Bullets for Deer Hunting with the Savage 10ML-II
October 2004 brought us to 10,000 acres of whitetail hunting in coastal Carolina, near Pinetown, North Carolina--an area that Henry Ball lovingly refers to as his ballistic laboratory. With the huge number of deer taken over the last fourteen years, it is easy to understand why.
Some fifty deer were taken by our group and local friends, including harvests from such outstanding hunters and marksmen as Kyle Schearer, Shorty Sizemore, Staton Harddinson, Kevin Moore, and Bill Ball. The Savage 10ML-II was originally designed around the 300 grain Hornady XTP, which has given good field performance in this area for over the last decade. In fact, the longest muzzleloading kill in this area belongs to Shorty Sizemore, bagging his animal at an amazing 327 yards.
The .452 Hornady XTP bullets with short MMP black sabots shined in the field again this year, with kills at ranges from 3 to 225 yards. The 250 grainers generally stayed in the animal, retaining weight from approximately 220 to 235 grains, no core separation, and exhibiting excellent expansion. The 300 grain XTP bullets also gave large entrance and huge exit wounds, blowing through the animals in all cases.
The .40/50 260 grain PR Bullet Dead Centers showed excellent game-dropping ability, and rarely exited. In fact, the bullets have not exited from five of the last six animals that I've taken with Dead Centers.
Also pure lead are the 325 and 375 grain .45/50 Buffalo SSBs. These come with MMP's current formulation sabots and have been terrific muzzleloading game getters.
As far as I'm concerned, all of the bullets mentioned above are great choices for whitetail in the 10ML-II. The powder used by our group was Accurate Arms 5744, without exception, and it performed consistently and beautifully.
Always looking for something better, the Hornady SST 300 grain bullets were given a good test, and performed dismally. When a Hornady XTP bullet impacted, deer ran from zero to thirty-five yards. Animals hit with 300 grain SST bullets ran 80, 90, up to 125 yards. Sadly, some became buzzard bait.

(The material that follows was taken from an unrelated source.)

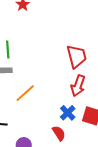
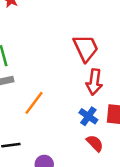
red semicircle: (59, 133) -> (95, 143), moved

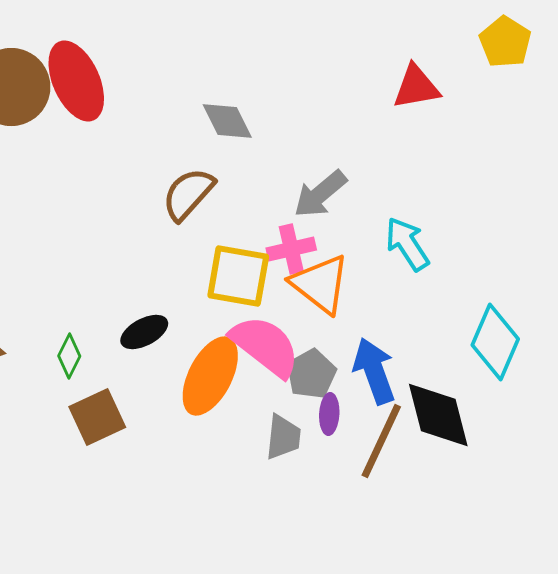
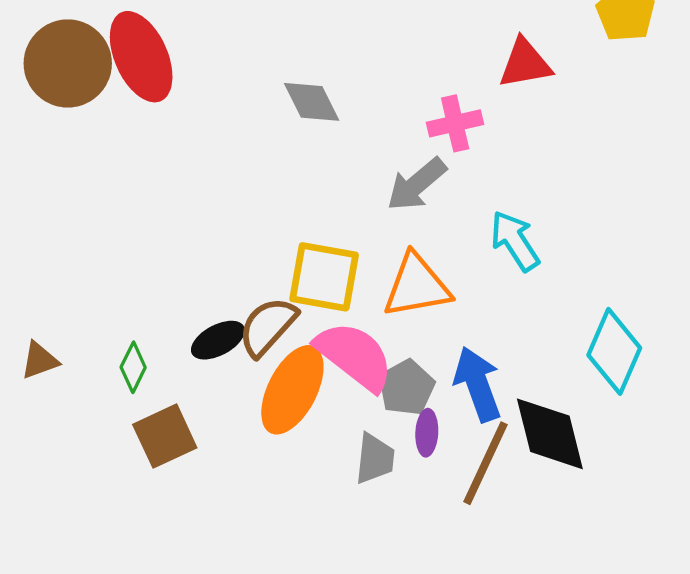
brown semicircle: (188, 194) -> (268, 327), moved
pink cross: (291, 249) -> (455, 123), moved
orange triangle: (320, 284) -> (417, 286), turned -48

Of the recovered deer, even those hit with well placed double shoulder shots, the 300 grain SST bullets showed no significant expansion in or out of the animals. One remained inside the animal, and Staton Harddinson, in the resulting autopsy, thoroughly covered his animal from the nose to the toes. Only a thin sliver of jacket material was recovered.
Not enough field testing was done with the 250 SST's to pinpoint any trend, but the consensus was clearly that the 300 grain SST projectiles are a poor choice on these eighty to one hundred ninety pound whitetails.
The pines are so thick in this area that the notion of "throw a bullet into a pie plate" on a deer is the recipe for disaster. The high shoulder anchoring shot is the bullet placement of choice, and whacking them into this ashtray-sized area proved to be the ideal shot.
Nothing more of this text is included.